A concorrência, principalmente entre Doria e Leite, para conquistar apoios de tucanos com mandatos e ex-presidentes da sigla, que têm proporcionalmente maior peso no colégio eleitoral tucano, também produziu momentos conturbados nas prévias. Cerca de uma semana após a data-limite para inscrições no processo, no fim de setembro, o senador Tasso Jereissati (PSDB-CE) anunciou a retirada de sua candidatura nas prévias para apoiar Leite.
O governador gaúcho também angariou apoios de outros tucanos com bagagem política, como o ex-governador de São Paulo, Geraldo Alckmin, hoje desafeto de Doria, e o deputado federal Aécio Neves (MG). A aproximação de Leite com Aécio, réu por corrupção no caso envolvendo propinas da JBS, foi usada como munição por aliados de Doria. Nesta segunda-feira, em meio à controvérsia sobre a nova data de conclusão das prévias, Arthur Virgílio referiu-se ao deputado mineiro como "maçã podre", e foi rebatido por Aécio, que o chamou de "laranja do Doria".
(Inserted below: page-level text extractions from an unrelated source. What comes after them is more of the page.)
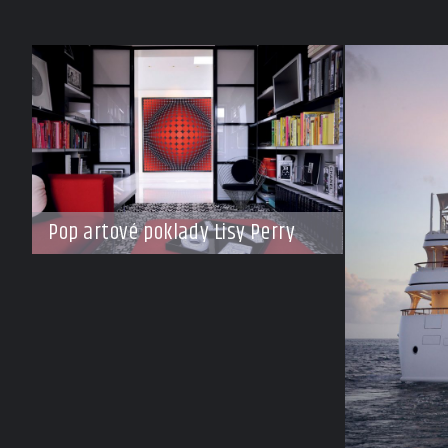
Pop artové poklady Lisy Perry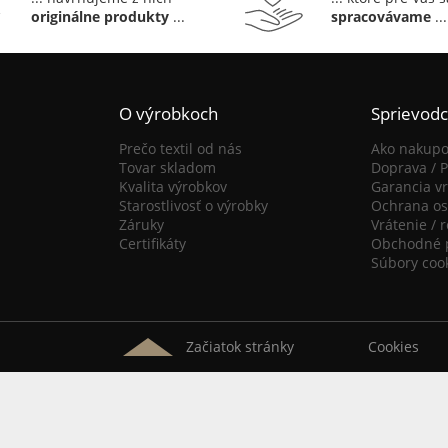
originálne produkty
...
spracovávame
...
O výrobkoch
Sprievod
Prečo textil od nás
Ako nakupo
Tovar skladom
Doprava / P
Kvalita výrobkov
Garancia vr
Starostlivosť o výrobky
Ochrana os
Záruky
Vrátenie / 
Certifikáty
Obchodné 
Súbory coo
Začiatok stránky
Cookies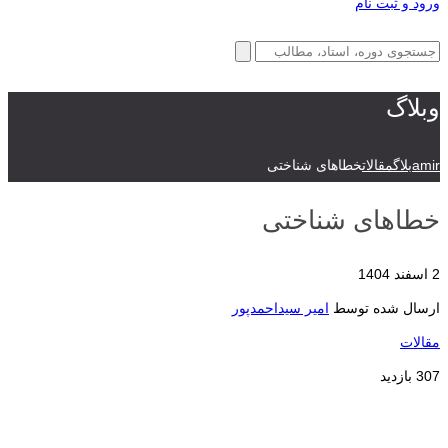
ورود و ثبت نام
وبلاگ
amir
بلاگ
مقالات
خطاهای شناختی
خطاهای شناختی
2 اسفند 1404
ارسال شده توسط
امیر سیداحمدپور
مقالات
307 بازدید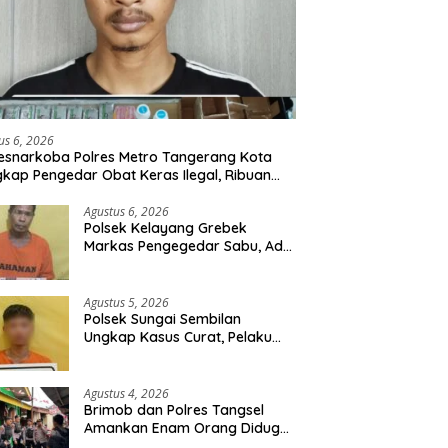
us 6, 2026
esnarkoba Polres Metro Tangerang Kota
kap Pengedar Obat Keras Ilegal, Ribuan
r Tramadol dan Hexymer Disita
Agustus 6, 2026
Polsek Kelayang Grebek
Markas Pengegedar Sabu, Ada
Lubang Tanah Untuk
Menyimpan Barang Bukti
Agustus 5, 2026
Polsek Sungai Sembilan
Ungkap Kasus Curat, Pelaku
dan Barang Bukti Berhasil
Diamankan
Agustus 4, 2026
Brimob dan Polres Tangsel
Amankan Enam Orang Diduga
Hendak Tawuran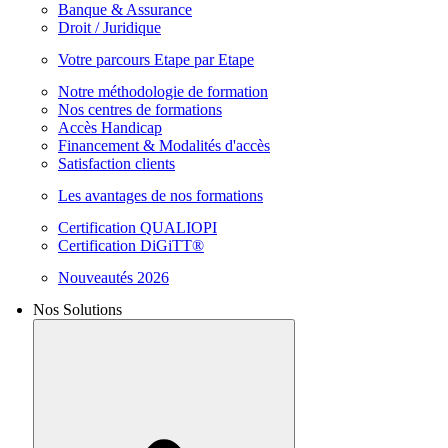
Banque & Assurance
Droit / Juridique
Votre parcours Etape par Etape
Notre méthodologie de formation
Nos centres de formations
Accès Handicap
Financement & Modalités d'accès
Satisfaction clients
Les avantages de nos formations
Certification QUALIOPI
Certification DiGiTT®
Nouveautés 2026
Nos Solutions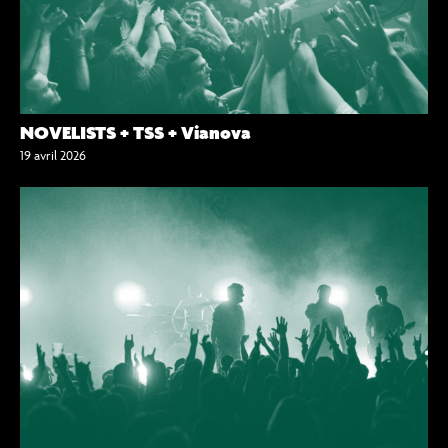
NOVELISTS + TSS + Vianova
19 avril 2026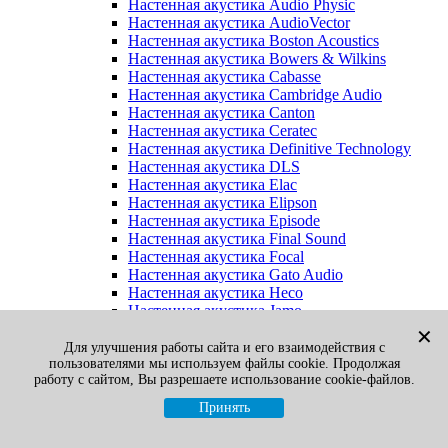
Настенная акустика Audio Physic
Настенная акустика AudioVector
Настенная акустика Boston Acoustics
Настенная акустика Bowers & Wilkins
Настенная акустика Cabasse
Настенная акустика Cambridge Audio
Настенная акустика Canton
Настенная акустика Ceratec
Настенная акустика Definitive Technology
Настенная акустика DLS
Настенная акустика Elac
Настенная акустика Elipson
Настенная акустика Episode
Настенная акустика Final Sound
Настенная акустика Focal
Настенная акустика Gato Audio
Настенная акустика Heco
Настенная акустика Jamo
Настенная акустика KEF
✕
Настенная акустика Klipsch
Для улучшения работы сайта и его взаимодействия с
пользователями мы используем файлы cookie. Продолжая
Настенная акустика Legacy
работу с сайтом, Вы разрешаете использование cookie-файлов.
Настенная акустика M&K Sound
Настенная акустика Martin Logan
Принять
Настенная акустика McIntosh
Настенная акустика Monitor Audio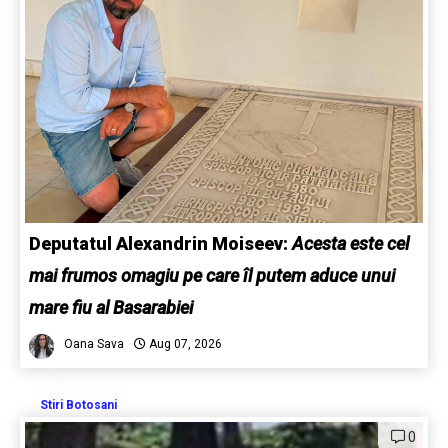
Deputatul Alexandrin Moiseev:
Acesta este cel
mai frumos omagiu pe care îl putem aduce unui
mare fiu al Basarabiei
Oana Sava
Aug 07, 2026
Stiri Botosani
0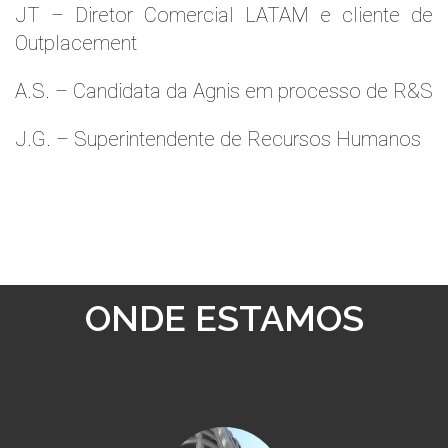
JT – Diretor Comercial LATAM e cliente de
Outplacement
A.S. – Candidata da Agnis em processo de R&S
J.G. – Superintendente de Recursos Humanos
ONDE ESTAMOS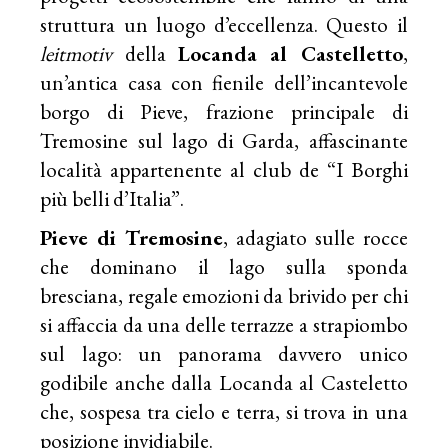
struttura un luogo d’eccellenza. Questo il
leitmotiv
della
Locanda al Castelletto
,
un’antica casa con fienile dell’incantevole
borgo di Pieve, frazione principale di
Tremosine sul lago di Garda, affascinante
località appartenente al club de “I Borghi
più belli d’Italia”.
Pieve di Tremosine
, adagiato sulle rocce
che dominano il lago sulla sponda
bresciana, regale emozioni da brivido per chi
si affaccia da una delle terrazze a strapiombo
sul lago: un panorama davvero unico
godibile anche dalla Locanda al Casteletto
che, sospesa tra cielo e terra, si trova in una
posizione invidiabile.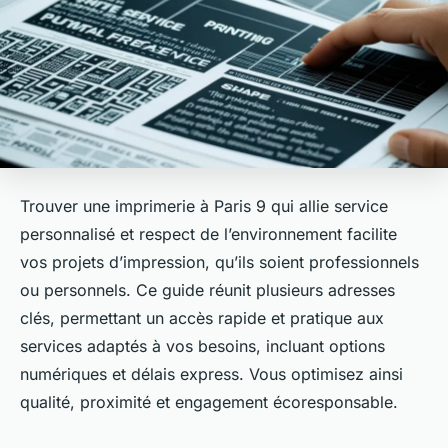
Trouver une imprimerie à Paris 9 qui allie service
personnalisé et respect de l’environnement facilite
vos projets d’impression, qu’ils soient professionnels
ou personnels. Ce guide réunit plusieurs adresses
clés, permettant un accès rapide et pratique aux
services adaptés à vos besoins, incluant options
numériques et délais express. Vous optimisez ainsi
qualité, proximité et engagement écoresponsable.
Doria, por sua vez, fez uma incursão no Rio Grande do Sul, estado de Leite, em seu último compromisso público nas prévias, na semana passada - e após ter angariado apoios de tucanos no estado. Numa tentativa de acenar para um clima de pacificação, Doria e Leite interagiram nas redes sociais anunciando um encontro no Palácio do Piratini, sede do governo gaúcho. Em seu post anunciando o convite a Doria, Leite ressaltou que ambos têm "estilos de ação política marcadamente diferentes".